◆ Work request: In the copy, include no images. Reproduce the entries exactly.

◆ The records:
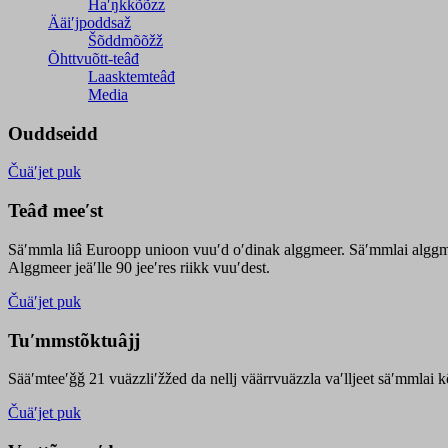
Haʹŋǩǩõõzz
Ääiʹjpoddsaž
Šõddmõõžž
Õhttvuõtt-teâđ
Laasktemteâđ
Media
Ouddseidd
Čuäʹjet puk
Teâđ meeʹst
Säʹmmla liâ Euroopp unioon vuuʹd oʹdinak alggmeer. Säʹmmlai alggme
Alggmeer jeäʹlle 90 jeeʹres riikk vuuʹdest.
Čuäʹjet puk
Tuʹmmstõktuâjj
Sääʹmteeʹǧǧ 21 vuäzzliʹžžed da nellj väärrvuäzzla vaʹlljeet säʹmmlai 
Čuäʹjet puk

◆ Answer box:
Haʹŋǩǩõõzz
Ääiʹjpoddsaž
Šõddmõõžž
Õhttvuõtt-teâđ
Laasktemteâđ
Media
Ouddseidd
Čuäʹjet puk
Teâđ meeʹst
Säʹmmla liâ Euroopp unioon vuuʹd oʹdinak alggmeer. Säʹmmlai alggme
Alggmeer jeäʹlle 90 jeeʹres riikk vuuʹdest.
Čuäʹjet puk
Tuʹmmstõktuâjj
Sääʹmteeʹǧǧ 21 vuäzzliʹžžed da nellj väärrvuäzzla vaʹlljeet säʹmmlai 
Čuäʹjet puk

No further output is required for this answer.